Given the different categories of data, it’s hard to quantify how many printed pages would result from 756 GB. For example, 1 GB would be roughly 100,000 pages of email, nearly 65,000 pages of Word files and almost 15,500 pages of images.

 

For reference, there are approximately 250 sheets of paper in an inch, so a foot would be 3000 pages. That makes a stack of 100,000 pages of email approximately 33 feet. Let’s look at some examples to visualize data amounts, assuming it is all printed email.

 

• 1 GB of printed email would be as tall as the columns of the Lincoln Memorial (we finally got to the headline reference!). But, there’s more.
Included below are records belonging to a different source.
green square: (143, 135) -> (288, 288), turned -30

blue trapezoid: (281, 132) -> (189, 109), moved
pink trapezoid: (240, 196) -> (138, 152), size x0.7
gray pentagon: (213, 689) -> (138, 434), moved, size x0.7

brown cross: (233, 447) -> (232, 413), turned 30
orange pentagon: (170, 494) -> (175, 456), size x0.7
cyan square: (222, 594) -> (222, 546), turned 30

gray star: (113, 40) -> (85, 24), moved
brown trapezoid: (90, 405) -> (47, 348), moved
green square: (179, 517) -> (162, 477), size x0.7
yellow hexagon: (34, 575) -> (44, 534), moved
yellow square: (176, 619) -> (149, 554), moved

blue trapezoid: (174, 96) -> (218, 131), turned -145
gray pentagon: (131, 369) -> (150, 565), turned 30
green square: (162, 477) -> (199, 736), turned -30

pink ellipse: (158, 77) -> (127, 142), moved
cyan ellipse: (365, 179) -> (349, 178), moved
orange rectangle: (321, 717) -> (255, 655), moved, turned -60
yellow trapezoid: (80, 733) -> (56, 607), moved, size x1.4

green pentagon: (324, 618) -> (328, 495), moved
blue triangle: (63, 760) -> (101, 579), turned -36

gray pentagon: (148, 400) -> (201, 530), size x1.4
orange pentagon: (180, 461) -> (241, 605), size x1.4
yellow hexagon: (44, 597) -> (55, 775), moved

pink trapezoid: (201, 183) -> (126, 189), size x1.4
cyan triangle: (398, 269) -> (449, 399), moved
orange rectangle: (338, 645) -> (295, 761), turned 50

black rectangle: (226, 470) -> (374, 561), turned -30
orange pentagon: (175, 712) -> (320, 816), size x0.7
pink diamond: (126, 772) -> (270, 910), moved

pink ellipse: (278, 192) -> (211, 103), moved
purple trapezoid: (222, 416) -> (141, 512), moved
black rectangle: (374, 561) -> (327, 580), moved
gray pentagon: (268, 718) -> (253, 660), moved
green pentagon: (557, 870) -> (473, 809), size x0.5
It would also stack up to Bebot in Philadelphia, the Trans Am Totem in Vancouver, the Looking Up sculpture in Austin, and the world’s largest office chair in Anniston, Alabama.
• 500 GB of these pages (16,500 feet) would just surpass the elevation of Ecuador’s Tungurahua Volcano at 16,480 feet.
• 750 GB of hardcopy emails would reach the top of Skyang Kangri in Pakistan, the world’s 36^th highest peak at 24,750.
• 1000 GB or 1 terabyte of email pages would get you to a cruising altitude of 33,000 feet, or the distance Vesna Vulovic fell from an exploding airplane without a parachute in 1972…and lived!
• The Panama Papers hack we mentioned earlier resulted in the leak of 2.6 TB of data. That’s 2,600 Bebots!